The factor(s) affecting the curvature of the trajectory of an electron moving in a magnetic field is -

To determine the factors affecting the curvature of the trajectory of an electron moving in a magnetic field, we can analyze the forces acting on the electron and how they relate to its motion. ### Step-by-Step Solution: 1. **Identify the Relevant Forces**: - When an electron moves in a magnetic field, it experiences a magnetic force given by the equation: \[ F = q(\mathbf{v} \times \mathbf{B}) \] - Here, \( F \) is the magnetic force, \( q \) is the charge of the electron, \( \mathbf{v} \) is the velocity vector of the electron, and \( \mathbf{B} \) is the magnetic field vector. 2. **Magnitude of the Magnetic Force**: - The magnitude of the magnetic force can be expressed as: \[ F = B q v \sin \theta \] - Where \( \theta \) is the angle between the velocity vector and the magnetic field vector. 3. **Factors Affecting the Force**: - From the equation \( F = B q v \sin \theta \), we can see that the magnetic force depends on: - The **charge** \( q \) of the electron. - The **magnitude** of the magnetic field \( B \). - The **velocity** \( v \) of the electron. - The **angle** \( \theta \) between the velocity and the magnetic field. 4. **Relation to Curvature of the Trajectory**: - The curvature of the trajectory of the electron is influenced by the magnetic force acting on it. The greater the force, the tighter the curvature. - The centripetal force required for circular motion is provided by the magnetic force.
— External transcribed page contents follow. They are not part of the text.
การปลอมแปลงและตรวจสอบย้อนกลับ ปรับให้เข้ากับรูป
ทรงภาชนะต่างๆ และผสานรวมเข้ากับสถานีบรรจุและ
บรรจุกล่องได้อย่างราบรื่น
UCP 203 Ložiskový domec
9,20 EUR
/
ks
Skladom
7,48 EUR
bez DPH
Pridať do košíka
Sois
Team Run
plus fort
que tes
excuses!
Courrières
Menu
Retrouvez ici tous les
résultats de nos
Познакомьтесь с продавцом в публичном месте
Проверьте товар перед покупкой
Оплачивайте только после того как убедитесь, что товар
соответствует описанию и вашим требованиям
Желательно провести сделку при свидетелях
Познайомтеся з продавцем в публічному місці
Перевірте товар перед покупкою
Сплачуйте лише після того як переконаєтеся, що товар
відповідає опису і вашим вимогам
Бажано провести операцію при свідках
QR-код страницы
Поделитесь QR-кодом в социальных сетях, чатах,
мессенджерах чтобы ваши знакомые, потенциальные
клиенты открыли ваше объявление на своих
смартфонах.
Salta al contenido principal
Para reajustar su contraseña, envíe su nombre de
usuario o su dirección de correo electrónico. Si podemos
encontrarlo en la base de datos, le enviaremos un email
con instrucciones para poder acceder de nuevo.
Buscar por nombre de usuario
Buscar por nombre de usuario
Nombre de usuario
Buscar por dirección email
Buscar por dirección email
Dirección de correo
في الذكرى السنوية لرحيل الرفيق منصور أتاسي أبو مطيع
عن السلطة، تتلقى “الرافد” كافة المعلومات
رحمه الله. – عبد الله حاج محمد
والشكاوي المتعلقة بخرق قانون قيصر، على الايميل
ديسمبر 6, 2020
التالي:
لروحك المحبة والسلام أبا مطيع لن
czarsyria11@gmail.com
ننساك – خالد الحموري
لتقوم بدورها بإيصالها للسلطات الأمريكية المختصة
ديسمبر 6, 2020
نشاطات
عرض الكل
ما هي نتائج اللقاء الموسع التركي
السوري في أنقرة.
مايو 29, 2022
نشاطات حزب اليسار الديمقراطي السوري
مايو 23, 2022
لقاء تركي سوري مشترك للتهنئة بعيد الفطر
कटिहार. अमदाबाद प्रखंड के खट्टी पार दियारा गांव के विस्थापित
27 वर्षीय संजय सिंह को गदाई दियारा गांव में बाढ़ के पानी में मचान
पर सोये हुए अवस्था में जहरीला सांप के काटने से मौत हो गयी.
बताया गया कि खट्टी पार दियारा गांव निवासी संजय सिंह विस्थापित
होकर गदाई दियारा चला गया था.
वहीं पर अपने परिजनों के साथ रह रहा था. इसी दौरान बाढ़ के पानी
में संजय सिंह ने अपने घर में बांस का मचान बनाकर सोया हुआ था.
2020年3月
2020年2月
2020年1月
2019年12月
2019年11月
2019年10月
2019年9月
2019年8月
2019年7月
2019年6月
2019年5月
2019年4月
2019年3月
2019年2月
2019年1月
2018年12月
Thus, we can relate the curvature (radius \( r \)) to the magnetic force: \[ F = \frac{mv^2}{r} \] - Setting the magnetic force equal to the centripetal force gives: \[ B q v \sin \theta = \frac{mv^2}{r} \] - Rearranging this, we can express the radius of curvature \( r \): \[ r = \frac{mv}{B q \sin \theta} \] 5. **Conclusion**: - From the above analysis, we conclude that the curvature of the trajectory of an electron in a magnetic field is affected by: - The **charge** of the electron \( q \). - The **magnitude** of the magnetic field \( B \). - The **velocity** of the electron \( v \). - The **angle** \( \theta \) between the velocity and the magnetic field. Thus, the correct answer is that all of these factors affect the curvature of the trajectory of the electron.